Though I’ve developed a mostly-well-earned reputation for being a fierce critic of Rust, I do believe it has its place and I have a lot of respect for the work these folks are doing.
That's not even in the first five things of which I think whenever I imagine Drew.
Every subsystem is a private fiefdom, subject to the whims of each one of Linux’s 1,700+ maintainers, almost all of whom have a dog in this race. It’s herding cats: introducing Rust effectively is one part coding work and ninety-nine parts political work – and it’s a lot of coding work. Every subsystem has its own unique culture and its own strongly held beliefs and values.
I guess this is the bad kind of diversity. Still, political work is what Rust does best, not that it does it well.
Here’s the pitch: a motivated group of talented Rust OS developers could build a Linux-compatible kernel, from scratch, very quickly, with no need to engage in LKML politics. You would be astonished by how quickly you can make meaningful gains in this kind of environment; I think if the amount of effort being put into Rust-for-Linux were applied to a new Linux-compatible OS we could have something production ready for some use-cases within a few years.
Sure, but how are they supposed to get people to use it if they can't force it on others by infiltrating an existing project?
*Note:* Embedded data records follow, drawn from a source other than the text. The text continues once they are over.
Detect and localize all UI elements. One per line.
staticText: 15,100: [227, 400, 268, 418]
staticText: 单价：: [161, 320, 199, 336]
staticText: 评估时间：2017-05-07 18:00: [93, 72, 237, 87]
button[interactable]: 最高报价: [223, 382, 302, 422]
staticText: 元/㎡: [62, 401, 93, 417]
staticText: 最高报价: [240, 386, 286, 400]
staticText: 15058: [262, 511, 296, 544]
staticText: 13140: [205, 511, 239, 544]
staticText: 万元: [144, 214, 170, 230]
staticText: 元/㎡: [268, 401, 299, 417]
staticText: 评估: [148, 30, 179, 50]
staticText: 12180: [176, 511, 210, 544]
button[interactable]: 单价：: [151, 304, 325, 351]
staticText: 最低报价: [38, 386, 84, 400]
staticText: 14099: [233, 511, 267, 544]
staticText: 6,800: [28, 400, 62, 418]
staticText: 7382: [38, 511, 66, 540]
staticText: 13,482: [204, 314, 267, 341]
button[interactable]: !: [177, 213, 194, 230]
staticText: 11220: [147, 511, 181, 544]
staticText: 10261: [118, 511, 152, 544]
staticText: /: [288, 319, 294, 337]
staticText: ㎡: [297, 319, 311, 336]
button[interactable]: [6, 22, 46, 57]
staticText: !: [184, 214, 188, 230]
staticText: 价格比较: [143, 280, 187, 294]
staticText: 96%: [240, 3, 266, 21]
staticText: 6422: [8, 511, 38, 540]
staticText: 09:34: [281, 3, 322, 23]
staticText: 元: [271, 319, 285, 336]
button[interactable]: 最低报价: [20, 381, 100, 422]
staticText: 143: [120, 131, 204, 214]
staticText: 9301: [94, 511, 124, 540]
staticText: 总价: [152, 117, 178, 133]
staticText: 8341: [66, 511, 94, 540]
Novel OS design is hard: projects like Redox are working on this, but it will take along time to bear fruit and research operating systems often have to go back to the drawing board and make major revisions over and over again before something useful and robust emerges. This is important work – and near to my heart – but it’s not for everyone. However, making an OS which is based on a proven design like Linux is much easier and can be done very quickly. I worked on my own novel OS design for a couple of years and it’s still stuck in design hell and badly in need of being rethought; on the other hand I wrote a passable Unix clone alone in less than 30 days.
None of this shit is original or novel, and no one cares.
So my suggestion for the Rust-for-Linux project is: you’re burned out and that’s awful, I feel for you. It might be fun and rewarding to spend your recovery busting out a small prototype Unix kernel and start fleshing out bits and pieces of the Linux ABI with your friends. I can tell you from my own experience doing something very much like this that it was a very rewarding burnout recovery project for me. And who knows where it could go?
That clearly won't happen.
Well, I'm not getting any of this time back.